• **YOUR OBJECTIVE**
Among the records, which lines include "Yabble"? List them.

____

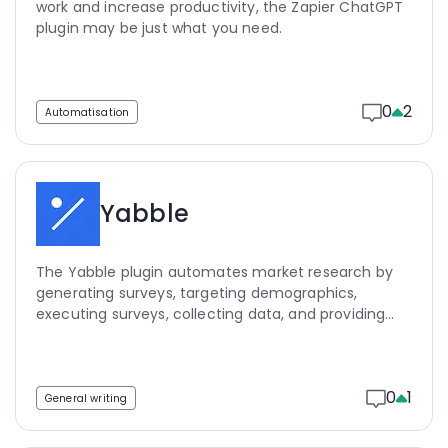
work and increase productivity, the Zapier ChatGPT
plugin may be just what you need.
0
2
Automatisation
Yabble
The Yabble plugin automates market research by
generating surveys, targeting demographics,
executing surveys, collecting data, and providing
key insights, saving researchers time and money.
0
1
General writing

____

• **WRITTEN ANSWER**
Yabble
The Yabble plugin automates market research by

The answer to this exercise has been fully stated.